Sospira e rassegnandosi decide di dire la veritá.
-Aron, io non so cosa voglia ancora da te ma io lo sto facendo per il tuo bene.-

-Cosa stai facendo esattamente?- cerco di mantenere i nervi saldi.

-Di tenerlo lontano dalla tua vita. Anzi dalla vita della nostra famiglia!-

-Cosa? Che vuoi che c'entri la famiglia?-

Anche mia madre si alza di colpo.
-Possibile che tu non te ne accorga? Quel mostro ha rovinato la tua vita, da quando sei tornato non sei più lo stesso di prima!- le lacrime cominciano a scendere copiosamente sul suo viso e con voce rotta prosegue -Per colpa di quel ragazzo anche la mia vita è rovinata!
Non vedo più tuo padre perchè si rifiuta di guardarti in faccia! Nessuno vuole più parlare con me perchè ormai sono diventata la zimbella della cittá! Ho litigato con i tuoi zii, mi hanno detto che sono stata una pessima madre, che non sono riuscita a insegnarti ciò che è giusto! Ho litigato anche con i vicini e con le mie amiche! Non vogliono più vedermi.
Non posso permettere che si levi in giro la voce che mio figlio si sente con lo stesso ragazzo che ci ha mandato in rovina! Non lo sentirai mai più, neanche al telefono!
Mentre pronuncia le ultime parole afferra un piatto e, accecata dalla rabbia, lo scaraventa a terra gridando forsennatamente.

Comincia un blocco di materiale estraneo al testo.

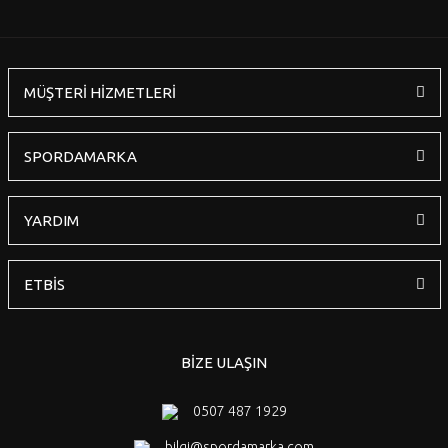
MÜŞTERİ HİZMETLERİ
SPORDAMARKA
YARDIM
ETBİS
BİZE ULAŞIN
0507 487 1929
bilgi@spordamarka.com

Paura, rabbia, ansia e altre mille emozioni si scatenano in me in quel momento.
Ma l'unica cosa che mi viene da dire spontaneamente è :-Quindi la storia della scommessa non era vera?-

Mia madre sgrana gli occhi sorpresa dalla risposta toltalmente impertinente.
-Non lo so! E non mi interessa neanche! Devi solo stargli lontano!- si getta a terra in lacrime mentre raccoglie i cocci uno per uno.

La osservo dall'alto e le lacrime ora bagnano il mio viso.
-Mamma, hai sempre voluto la mia felicitá. Perchè ora me la neghi?- singhiozzo tra una parola e l'altra.

Lei non risponde e comincia a piangere più forte.

-Rispondimi!- comincio a diventare quasi aggressivo.

Ma ancora niente.

-Alza la tesa, guardami negli occhi è dimmi perchè.-

Ora sembra finalmente darmi retta, si alza e mi guarda dritto negli occhi.
-È proprio perchè voglio la tua felicitá che lo sto facendo.-

-No, non è vero. Tu mi odi!- mi sento scoppiare mentre pronuncio quelle parole in preda all'ira.
-Se davvero vuoi la mia felicitá, lasciami andare.-

-Per lasciarti infangare ancora il nome di questa famiglia? Mai!-

Comincio a piangere più di prima.
Con voce interrotta dalle lacrime e con il viso arrossato dalla rabbia dico l'unica cosa che mi viene in mente. -Io lo amo, perfavore.-

Mia madre si avvicina rapidamente e mi da uno schiaffo così forte da farmi roteare la testa.

La guardo stupito.

Mia madre sembra cambiare totalmente espressione quando si rende conto di ciò che ha fatto. Mi abbraccia, stringendomi con forza.
-Tutto questo mi spezza il cuore figlio mio. Non avrei mai voluto arrivare a tanto.-

Vorrei allontanarla con una spinta, vorrei insultarla, vorrei odiarla.
Ma non ci riesco.
La abbraccio a mia volta e piango con lei essendo consapevole che per quanto la stia odiando, questo è l'unico gesto di affetto che ricevo da lei in tutti questi giorni.

Anzi, è il primo gesto d'affetto che ricevo da qualcuno in tutti questi giorni.